**DIRECTIONS:**
Each record has to be returned exactly as it appears.

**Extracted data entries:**

========

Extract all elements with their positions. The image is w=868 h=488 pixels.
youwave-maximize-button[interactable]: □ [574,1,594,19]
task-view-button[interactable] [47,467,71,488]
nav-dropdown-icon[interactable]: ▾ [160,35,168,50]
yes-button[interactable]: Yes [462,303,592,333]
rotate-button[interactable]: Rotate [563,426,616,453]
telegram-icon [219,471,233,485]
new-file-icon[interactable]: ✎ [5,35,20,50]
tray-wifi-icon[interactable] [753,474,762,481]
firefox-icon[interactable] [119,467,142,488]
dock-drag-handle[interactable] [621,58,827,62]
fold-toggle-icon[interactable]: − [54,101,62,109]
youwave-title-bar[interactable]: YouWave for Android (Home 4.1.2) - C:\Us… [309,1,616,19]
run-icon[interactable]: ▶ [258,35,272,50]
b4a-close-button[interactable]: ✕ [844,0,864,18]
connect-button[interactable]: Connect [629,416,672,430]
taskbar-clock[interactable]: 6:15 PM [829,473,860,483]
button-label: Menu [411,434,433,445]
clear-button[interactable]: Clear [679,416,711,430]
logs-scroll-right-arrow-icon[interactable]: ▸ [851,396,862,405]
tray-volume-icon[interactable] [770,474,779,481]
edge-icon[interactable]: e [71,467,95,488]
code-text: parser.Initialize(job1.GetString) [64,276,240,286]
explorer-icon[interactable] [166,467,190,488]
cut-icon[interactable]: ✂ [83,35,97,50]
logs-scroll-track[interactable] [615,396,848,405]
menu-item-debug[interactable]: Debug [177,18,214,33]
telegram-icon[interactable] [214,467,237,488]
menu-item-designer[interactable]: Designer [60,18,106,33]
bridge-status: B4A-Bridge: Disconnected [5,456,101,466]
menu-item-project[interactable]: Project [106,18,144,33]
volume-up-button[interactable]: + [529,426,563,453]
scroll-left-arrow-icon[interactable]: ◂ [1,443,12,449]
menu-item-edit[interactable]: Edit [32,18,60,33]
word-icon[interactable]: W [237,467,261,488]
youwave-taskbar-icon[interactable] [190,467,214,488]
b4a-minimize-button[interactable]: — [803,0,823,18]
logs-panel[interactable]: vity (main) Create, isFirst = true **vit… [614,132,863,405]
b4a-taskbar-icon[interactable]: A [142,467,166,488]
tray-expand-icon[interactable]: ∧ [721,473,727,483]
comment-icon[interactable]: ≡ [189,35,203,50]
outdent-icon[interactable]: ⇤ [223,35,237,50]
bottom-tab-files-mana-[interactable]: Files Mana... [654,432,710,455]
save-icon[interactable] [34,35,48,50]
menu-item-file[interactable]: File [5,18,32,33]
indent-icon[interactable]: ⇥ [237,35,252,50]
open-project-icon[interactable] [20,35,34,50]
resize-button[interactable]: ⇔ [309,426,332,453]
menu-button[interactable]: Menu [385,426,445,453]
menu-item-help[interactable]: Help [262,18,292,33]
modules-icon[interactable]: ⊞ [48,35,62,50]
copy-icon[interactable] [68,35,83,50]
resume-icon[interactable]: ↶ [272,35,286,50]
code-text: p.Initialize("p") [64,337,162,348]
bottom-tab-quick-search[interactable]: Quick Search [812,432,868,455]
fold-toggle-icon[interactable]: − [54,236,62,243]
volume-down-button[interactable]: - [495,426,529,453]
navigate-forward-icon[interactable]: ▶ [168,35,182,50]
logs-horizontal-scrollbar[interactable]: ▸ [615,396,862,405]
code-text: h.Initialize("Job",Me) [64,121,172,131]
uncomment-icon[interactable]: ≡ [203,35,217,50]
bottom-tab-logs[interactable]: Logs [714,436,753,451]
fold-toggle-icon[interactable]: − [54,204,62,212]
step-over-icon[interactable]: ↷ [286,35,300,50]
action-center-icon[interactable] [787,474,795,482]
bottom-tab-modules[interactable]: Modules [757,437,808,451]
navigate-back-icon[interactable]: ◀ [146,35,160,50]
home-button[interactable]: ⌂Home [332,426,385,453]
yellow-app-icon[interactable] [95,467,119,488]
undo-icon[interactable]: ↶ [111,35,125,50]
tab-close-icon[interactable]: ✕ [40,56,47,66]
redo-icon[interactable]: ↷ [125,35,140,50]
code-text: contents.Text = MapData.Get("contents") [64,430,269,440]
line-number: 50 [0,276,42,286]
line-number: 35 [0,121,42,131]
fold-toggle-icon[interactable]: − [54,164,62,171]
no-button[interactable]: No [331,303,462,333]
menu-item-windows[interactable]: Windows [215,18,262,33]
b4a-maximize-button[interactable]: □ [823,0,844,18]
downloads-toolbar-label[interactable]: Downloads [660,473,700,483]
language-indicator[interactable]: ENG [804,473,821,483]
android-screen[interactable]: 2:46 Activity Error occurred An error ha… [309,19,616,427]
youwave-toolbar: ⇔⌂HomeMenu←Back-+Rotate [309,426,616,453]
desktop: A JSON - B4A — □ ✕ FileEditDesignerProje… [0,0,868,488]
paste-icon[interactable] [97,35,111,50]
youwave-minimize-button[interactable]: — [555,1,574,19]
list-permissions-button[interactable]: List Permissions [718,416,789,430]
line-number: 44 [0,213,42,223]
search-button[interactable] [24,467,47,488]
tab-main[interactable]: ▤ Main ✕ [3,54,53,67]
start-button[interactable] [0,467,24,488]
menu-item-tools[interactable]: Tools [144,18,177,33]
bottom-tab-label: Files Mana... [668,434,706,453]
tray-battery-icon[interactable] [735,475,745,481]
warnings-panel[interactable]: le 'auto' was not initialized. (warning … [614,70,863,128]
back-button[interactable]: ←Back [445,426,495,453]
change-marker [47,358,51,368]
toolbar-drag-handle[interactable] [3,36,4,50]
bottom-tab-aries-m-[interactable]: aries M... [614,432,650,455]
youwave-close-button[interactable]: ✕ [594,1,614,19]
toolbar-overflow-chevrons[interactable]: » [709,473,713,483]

========

**ANSWER AREA:**
Extract all elements with their positions. The image is w=868 h=488 pixels.
youwave-maximize-button[interactable]: □ [574,1,594,19]
task-view-button[interactable] [47,467,71,488]
nav-dropdown-icon[interactable]: ▾ [160,35,168,50]
yes-button[interactable]: Yes [462,303,592,333]
rotate-button[interactable]: Rotate [563,426,616,453]
telegram-icon [219,471,233,485]
new-file-icon[interactable]: ✎ [5,35,20,50]
tray-wifi-icon[interactable] [753,474,762,481]
firefox-icon[interactable] [119,467,142,488]
dock-drag-handle[interactable] [621,58,827,62]
fold-toggle-icon[interactable]: − [54,101,62,109]
youwave-title-bar[interactable]: YouWave for Android (Home 4.1.2) - C:\Us… [309,1,616,19]
run-icon[interactable]: ▶ [258,35,272,50]
b4a-close-button[interactable]: ✕ [844,0,864,18]
connect-button[interactable]: Connect [629,416,672,430]
taskbar-clock[interactable]: 6:15 PM [829,473,860,483]
button-label: Menu [411,434,433,445]
clear-button[interactable]: Clear [679,416,711,430]
logs-scroll-right-arrow-icon[interactable]: ▸ [851,396,862,405]
tray-volume-icon[interactable] [770,474,779,481]
edge-icon[interactable]: e [71,467,95,488]
code-text: parser.Initialize(job1.GetString) [64,276,240,286]
explorer-icon[interactable] [166,467,190,488]
cut-icon[interactable]: ✂ [83,35,97,50]
logs-scroll-track[interactable] [615,396,848,405]
menu-item-debug[interactable]: Debug [177,18,214,33]
telegram-icon[interactable] [214,467,237,488]
menu-item-designer[interactable]: Designer [60,18,106,33]
bridge-status: B4A-Bridge: Disconnected [5,456,101,466]
menu-item-project[interactable]: Project [106,18,144,33]
volume-up-button[interactable]: + [529,426,563,453]
scroll-left-arrow-icon[interactable]: ◂ [1,443,12,449]
menu-item-edit[interactable]: Edit [32,18,60,33]
word-icon[interactable]: W [237,467,261,488]
youwave-taskbar-icon[interactable] [190,467,214,488]
b4a-minimize-button[interactable]: — [803,0,823,18]
logs-panel[interactable]: vity (main) Create, isFirst = true **vit… [614,132,863,405]
b4a-taskbar-icon[interactable]: A [142,467,166,488]
tray-expand-icon[interactable]: ∧ [721,473,727,483]
comment-icon[interactable]: ≡ [189,35,203,50]
outdent-icon[interactable]: ⇤ [223,35,237,50]
bottom-tab-files-mana-[interactable]: Files Mana... [654,432,710,455]
save-icon[interactable] [34,35,48,50]
menu-item-file[interactable]: File [5,18,32,33]
indent-icon[interactable]: ⇥ [237,35,252,50]
open-project-icon[interactable] [20,35,34,50]
resize-button[interactable]: ⇔ [309,426,332,453]
menu-button[interactable]: Menu [385,426,445,453]
menu-item-help[interactable]: Help [262,18,292,33]
modules-icon[interactable]: ⊞ [48,35,62,50]
copy-icon[interactable] [68,35,83,50]
resume-icon[interactable]: ↶ [272,35,286,50]
code-text: p.Initialize("p") [64,337,162,348]
bottom-tab-quick-search[interactable]: Quick Search [812,432,868,455]
fold-toggle-icon[interactable]: − [54,236,62,243]
volume-down-button[interactable]: - [495,426,529,453]
navigate-forward-icon[interactable]: ▶ [168,35,182,50]
logs-horizontal-scrollbar[interactable]: ▸ [615,396,862,405]
code-text: h.Initialize("Job",Me) [64,121,172,131]
uncomment-icon[interactable]: ≡ [203,35,217,50]
bottom-tab-logs[interactable]: Logs [714,436,753,451]
fold-toggle-icon[interactable]: − [54,204,62,212]
step-over-icon[interactable]: ↷ [286,35,300,50]
action-center-icon[interactable] [787,474,795,482]
bottom-tab-modules[interactable]: Modules [757,437,808,451]
navigate-back-icon[interactable]: ◀ [146,35,160,50]
home-button[interactable]: ⌂Home [332,426,385,453]
yellow-app-icon[interactable] [95,467,119,488]
undo-icon[interactable]: ↶ [111,35,125,50]
tab-close-icon[interactable]: ✕ [40,56,47,66]
redo-icon[interactable]: ↷ [125,35,140,50]
code-text: contents.Text = MapData.Get("contents") [64,430,269,440]
line-number: 50 [0,276,42,286]
line-number: 35 [0,121,42,131]
fold-toggle-icon[interactable]: − [54,164,62,171]
no-button[interactable]: No [331,303,462,333]
menu-item-windows[interactable]: Windows [215,18,262,33]
b4a-maximize-button[interactable]: □ [823,0,844,18]
downloads-toolbar-label[interactable]: Downloads [660,473,700,483]
language-indicator[interactable]: ENG [804,473,821,483]
android-screen[interactable]: 2:46 Activity Error occurred An error ha… [309,19,616,427]
youwave-toolbar: ⇔⌂HomeMenu←Back-+Rotate [309,426,616,453]
desktop: A JSON - B4A — □ ✕ FileEditDesignerProje… [0,0,868,488]
paste-icon[interactable] [97,35,111,50]
youwave-minimize-button[interactable]: — [555,1,574,19]
list-permissions-button[interactable]: List Permissions [718,416,789,430]
line-number: 44 [0,213,42,223]
search-button[interactable] [24,467,47,488]
tab-main[interactable]: ▤ Main ✕ [3,54,53,67]
start-button[interactable] [0,467,24,488]
menu-item-tools[interactable]: Tools [144,18,177,33]
bottom-tab-label: Files Mana... [668,434,706,453]
tray-battery-icon[interactable] [735,475,745,481]
warnings-panel[interactable]: le 'auto' was not initialized. (warning … [614,70,863,128]
back-button[interactable]: ←Back [445,426,495,453]
change-marker [47,358,51,368]
toolbar-drag-handle[interactable] [3,36,4,50]
bottom-tab-aries-m-[interactable]: aries M... [614,432,650,455]
youwave-close-button[interactable]: ✕ [594,1,614,19]
toolbar-overflow-chevrons[interactable]: » [709,473,713,483]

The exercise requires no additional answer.